Bei einer Strafdrohung von einem bis zu 15 Jahren wurden die bisherige Unbescholtenheit und das Alter des Angeklagten – er war als junger Erwachsener und damit nach den im Jugendgerichtsgesetz vorgesehenen Strafrahmen zu beurteilen – mildernd berücksichtigt. Erschwerend waren demgegenüber “die besondere Brutalität der Tatbegehung”, wie Richter Norbert Gerstberger erklärte. Zulasten des 20-Jährigen wurde weiters gewertet, “dass sich die Aggression gegen ein 91-jähriges Opfer gerichtet hat und dass das schwer verletzte Opfer einfach liegen gelassen wurde”, sagte Gerstberger.
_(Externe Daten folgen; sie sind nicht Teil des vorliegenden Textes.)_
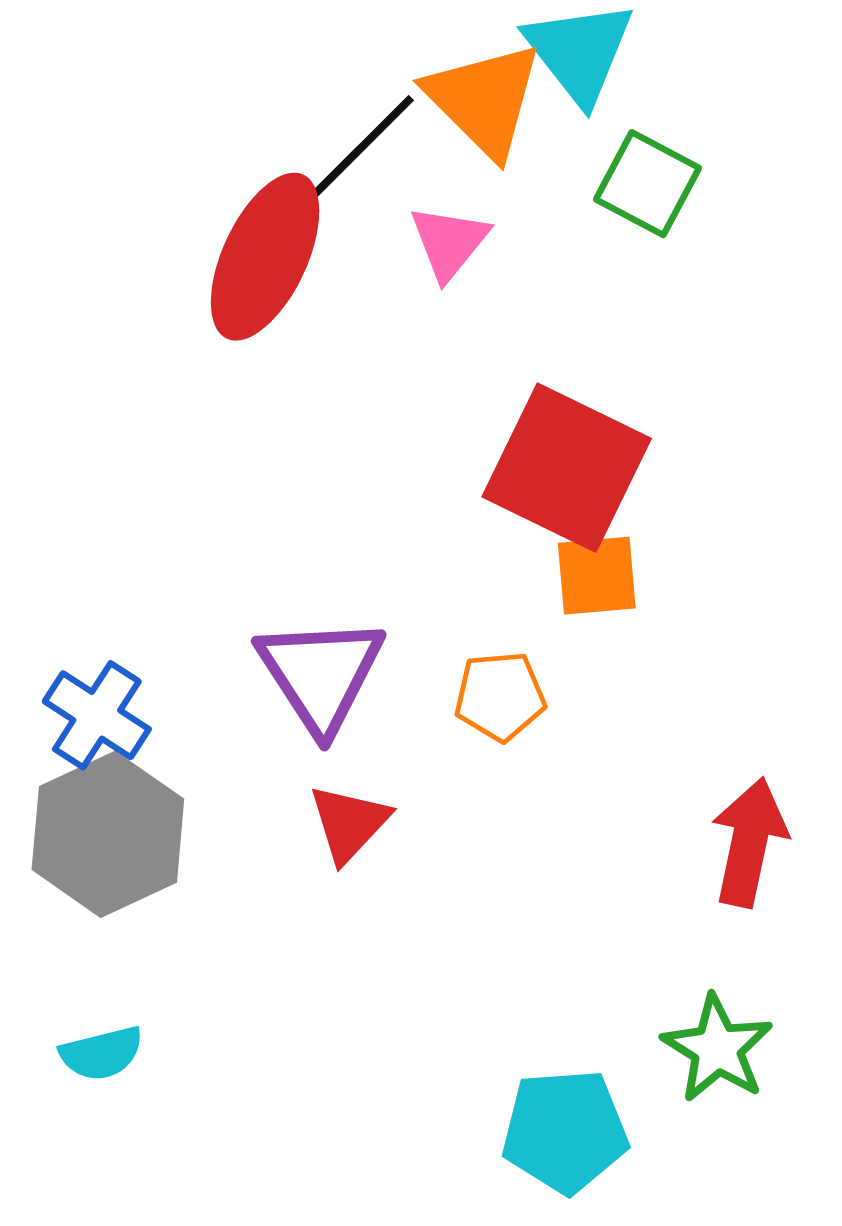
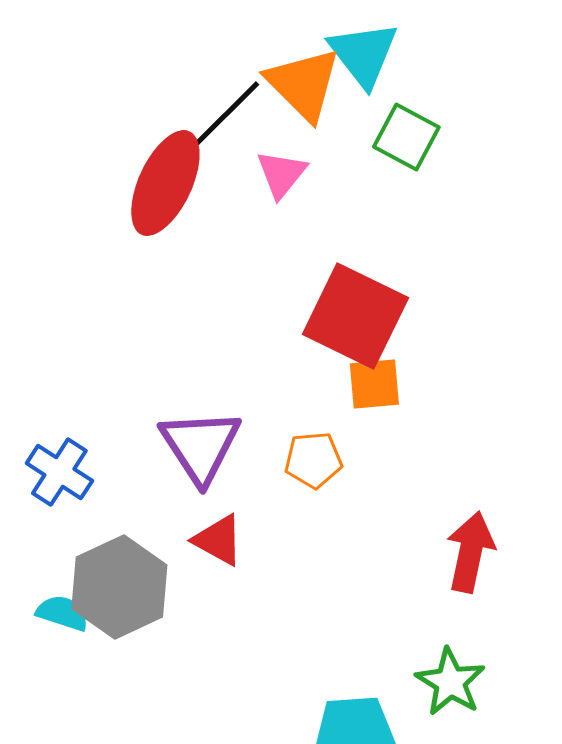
red triangle: (349, 823) -> (218, 540), turned -44
gray hexagon: (108, 834) -> (119, 587), moved
cyan semicircle: (102, 1053) -> (62, 613), moved, turned -148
Laut gerichtsmedizinischem Gutachten hatte die von sieben wuchtigen, gegen ihren Kopf gerichteten Hieben getroffene Frau noch längere Zeit gelebt, ehe sie an einer Hirnlähmung infolge eines ausgeprägten Schädel-Hirn-Traumas und eines Schädelbruchs starb. Die Leiche wurde am Tag nach der Tat gefunden. Nachbarn wurden stutzig wurden, weil die Zeitung der Frau noch am Abend auf der Türmatte vor ihrer Wohnung lag. Der 20-Jährige hatte sich zu diesem Zeitpunkt bereits in seine Heimat nach Serbien abgesetzt. Bei seiner nächsten geplanten Einreise wurde er am 3. April als dringend Tatverdächtiger festgenommen.